WORK INSTRUCTIONS — Among the lines below, list those containing the string "الحالب".

PROVIDED ENTRIES —
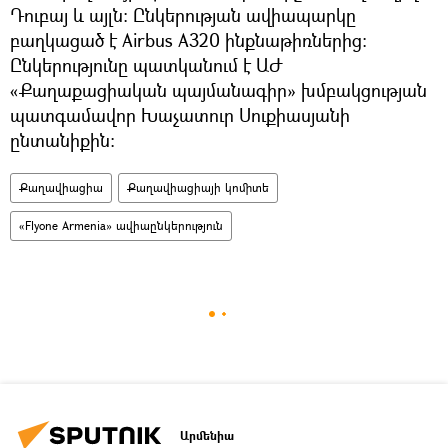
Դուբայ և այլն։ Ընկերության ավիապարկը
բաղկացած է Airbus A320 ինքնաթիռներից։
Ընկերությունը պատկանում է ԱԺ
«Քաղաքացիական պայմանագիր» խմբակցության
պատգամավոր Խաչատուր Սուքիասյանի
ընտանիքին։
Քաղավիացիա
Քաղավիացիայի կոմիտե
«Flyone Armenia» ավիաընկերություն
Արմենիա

...

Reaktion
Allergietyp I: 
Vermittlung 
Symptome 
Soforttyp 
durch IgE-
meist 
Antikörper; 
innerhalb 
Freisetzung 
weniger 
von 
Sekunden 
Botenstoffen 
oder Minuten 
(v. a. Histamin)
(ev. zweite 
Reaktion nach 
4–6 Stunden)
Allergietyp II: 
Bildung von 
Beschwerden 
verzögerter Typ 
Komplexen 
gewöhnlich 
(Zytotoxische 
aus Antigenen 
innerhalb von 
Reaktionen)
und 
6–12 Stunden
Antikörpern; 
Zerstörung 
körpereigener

---

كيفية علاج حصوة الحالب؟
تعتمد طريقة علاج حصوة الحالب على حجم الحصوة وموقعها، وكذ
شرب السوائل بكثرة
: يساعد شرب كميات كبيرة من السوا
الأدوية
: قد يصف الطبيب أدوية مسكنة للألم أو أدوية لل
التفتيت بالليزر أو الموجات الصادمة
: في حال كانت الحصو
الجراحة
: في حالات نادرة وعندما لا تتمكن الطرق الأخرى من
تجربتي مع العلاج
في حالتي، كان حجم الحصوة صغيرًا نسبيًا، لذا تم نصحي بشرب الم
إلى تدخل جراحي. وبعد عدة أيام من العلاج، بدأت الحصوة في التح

YOUR SOLUTION —
كيفية علاج حصوة الحالب؟
تعتمد طريقة علاج حصوة الحالب على حجم الحصوة وموقعها، وكذ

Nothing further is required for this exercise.